__WORK TO COMPLETE__
From the records below, extract all the text exactly and leave the images behind.

__SOURCE RECORDS__
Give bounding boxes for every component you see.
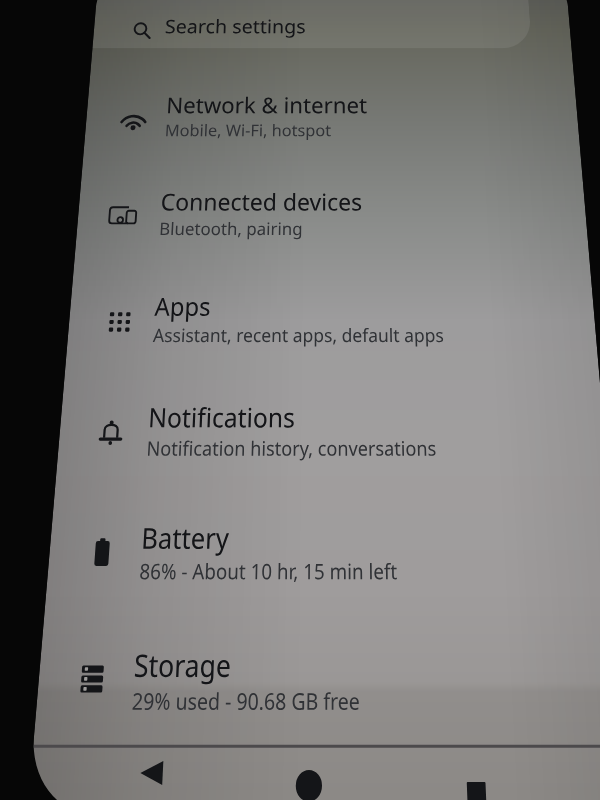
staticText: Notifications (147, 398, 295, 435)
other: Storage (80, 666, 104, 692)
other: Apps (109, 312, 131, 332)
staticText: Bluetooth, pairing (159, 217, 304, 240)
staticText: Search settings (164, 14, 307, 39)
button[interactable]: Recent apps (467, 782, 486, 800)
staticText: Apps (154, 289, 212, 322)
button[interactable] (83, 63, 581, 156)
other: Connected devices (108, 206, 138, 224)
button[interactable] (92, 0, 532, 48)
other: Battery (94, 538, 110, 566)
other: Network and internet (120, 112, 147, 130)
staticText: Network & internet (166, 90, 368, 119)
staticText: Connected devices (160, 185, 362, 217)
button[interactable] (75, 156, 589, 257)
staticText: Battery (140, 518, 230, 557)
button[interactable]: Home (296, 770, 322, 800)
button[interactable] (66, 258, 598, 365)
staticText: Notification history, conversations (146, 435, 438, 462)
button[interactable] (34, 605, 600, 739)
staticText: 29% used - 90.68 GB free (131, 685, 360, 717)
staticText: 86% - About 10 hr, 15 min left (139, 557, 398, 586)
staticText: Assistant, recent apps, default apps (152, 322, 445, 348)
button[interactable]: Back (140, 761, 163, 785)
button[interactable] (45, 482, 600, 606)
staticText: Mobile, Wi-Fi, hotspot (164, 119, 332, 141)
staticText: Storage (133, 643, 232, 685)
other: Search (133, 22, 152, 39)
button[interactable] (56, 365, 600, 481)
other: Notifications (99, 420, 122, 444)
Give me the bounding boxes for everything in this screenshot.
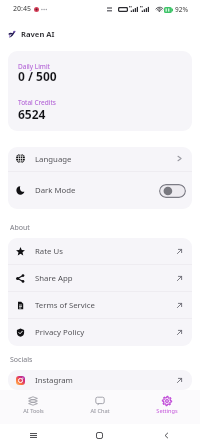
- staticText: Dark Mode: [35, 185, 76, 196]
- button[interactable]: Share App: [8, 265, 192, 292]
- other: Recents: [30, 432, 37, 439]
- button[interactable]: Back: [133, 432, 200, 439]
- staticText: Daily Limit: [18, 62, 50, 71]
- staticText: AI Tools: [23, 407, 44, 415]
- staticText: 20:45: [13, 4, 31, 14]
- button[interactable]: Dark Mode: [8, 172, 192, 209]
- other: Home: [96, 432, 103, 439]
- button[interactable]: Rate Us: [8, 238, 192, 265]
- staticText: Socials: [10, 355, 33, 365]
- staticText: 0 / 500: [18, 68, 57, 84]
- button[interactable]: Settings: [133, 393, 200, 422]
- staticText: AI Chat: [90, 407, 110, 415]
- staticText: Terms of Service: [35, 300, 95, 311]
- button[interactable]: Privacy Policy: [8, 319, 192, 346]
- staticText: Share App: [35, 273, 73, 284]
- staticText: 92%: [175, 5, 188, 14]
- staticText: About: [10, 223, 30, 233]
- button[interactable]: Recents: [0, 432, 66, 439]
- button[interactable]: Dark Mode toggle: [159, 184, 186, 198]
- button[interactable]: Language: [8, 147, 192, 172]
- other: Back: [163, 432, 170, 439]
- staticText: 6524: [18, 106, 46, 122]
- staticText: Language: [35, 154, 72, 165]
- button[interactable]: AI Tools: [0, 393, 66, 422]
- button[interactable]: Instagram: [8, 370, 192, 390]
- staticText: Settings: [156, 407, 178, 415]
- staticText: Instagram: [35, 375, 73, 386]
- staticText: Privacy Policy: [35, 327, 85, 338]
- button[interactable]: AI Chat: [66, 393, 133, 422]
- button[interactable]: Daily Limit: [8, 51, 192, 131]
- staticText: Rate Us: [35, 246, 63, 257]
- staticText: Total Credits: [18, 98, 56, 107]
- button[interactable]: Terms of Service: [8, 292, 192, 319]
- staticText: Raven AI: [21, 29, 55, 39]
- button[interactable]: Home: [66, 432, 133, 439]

__SOLVED EXERCISE__
Give bounding boxes for every component you see.
staticText: Notifications (147, 398, 295, 435)
other: Storage (80, 666, 104, 692)
other: Apps (109, 312, 131, 332)
staticText: Bluetooth, pairing (159, 217, 304, 240)
staticText: Search settings (164, 14, 307, 39)
button[interactable]: Recent apps (467, 782, 486, 800)
staticText: Apps (154, 289, 212, 322)
button[interactable] (83, 63, 581, 156)
other: Connected devices (108, 206, 138, 224)
button[interactable] (92, 0, 532, 48)
other: Battery (94, 538, 110, 566)
other: Network and internet (120, 112, 147, 130)
staticText: Network & internet (166, 90, 368, 119)
staticText: Connected devices (160, 185, 362, 217)
button[interactable] (75, 156, 589, 257)
staticText: Battery (140, 518, 230, 557)
button[interactable]: Home (296, 770, 322, 800)
button[interactable] (66, 258, 598, 365)
staticText: Notification history, conversations (146, 435, 438, 462)
button[interactable] (34, 605, 600, 739)
staticText: 29% used - 90.68 GB free (131, 685, 360, 717)
staticText: 86% - About 10 hr, 15 min left (139, 557, 398, 586)
staticText: Assistant, recent apps, default apps (152, 322, 445, 348)
button[interactable]: Back (140, 761, 163, 785)
button[interactable] (45, 482, 600, 606)
staticText: Mobile, Wi-Fi, hotspot (164, 119, 332, 141)
staticText: Storage (133, 643, 232, 685)
other: Search (133, 22, 152, 39)
button[interactable] (56, 365, 600, 481)
other: Notifications (99, 420, 122, 444)
Give me the bounding boxes for everything in this screenshot.
- staticText: Dark Mode: [35, 185, 76, 196]
- button[interactable]: Share App: [8, 265, 192, 292]
- other: Recents: [30, 432, 37, 439]
- button[interactable]: Back: [133, 432, 200, 439]
- staticText: Daily Limit: [18, 62, 50, 71]
- staticText: AI Tools: [23, 407, 44, 415]
- staticText: 20:45: [13, 4, 31, 14]
- button[interactable]: Dark Mode: [8, 172, 192, 209]
- other: Home: [96, 432, 103, 439]
- button[interactable]: Rate Us: [8, 238, 192, 265]
- staticText: Socials: [10, 355, 33, 365]
- staticText: 0 / 500: [18, 68, 57, 84]
- button[interactable]: Settings: [133, 393, 200, 422]
- staticText: AI Chat: [90, 407, 110, 415]
- staticText: Terms of Service: [35, 300, 95, 311]
- button[interactable]: Privacy Policy: [8, 319, 192, 346]
- staticText: Share App: [35, 273, 73, 284]
- staticText: 92%: [175, 5, 188, 14]
- staticText: About: [10, 223, 30, 233]
- button[interactable]: Recents: [0, 432, 66, 439]
- button[interactable]: Dark Mode toggle: [159, 184, 186, 198]
- button[interactable]: Language: [8, 147, 192, 172]
- other: Back: [163, 432, 170, 439]
- staticText: 6524: [18, 106, 46, 122]
- staticText: Language: [35, 154, 72, 165]
- button[interactable]: AI Tools: [0, 393, 66, 422]
- button[interactable]: Instagram: [8, 370, 192, 390]
- staticText: Settings: [156, 407, 178, 415]
- staticText: Instagram: [35, 375, 73, 386]
- staticText: Privacy Policy: [35, 327, 85, 338]
- button[interactable]: AI Chat: [66, 393, 133, 422]
- button[interactable]: Daily Limit: [8, 51, 192, 131]
- staticText: Rate Us: [35, 246, 63, 257]
- staticText: Total Credits: [18, 98, 56, 107]
- button[interactable]: Terms of Service: [8, 292, 192, 319]
- staticText: Raven AI: [21, 29, 55, 39]
- button[interactable]: Home: [66, 432, 133, 439]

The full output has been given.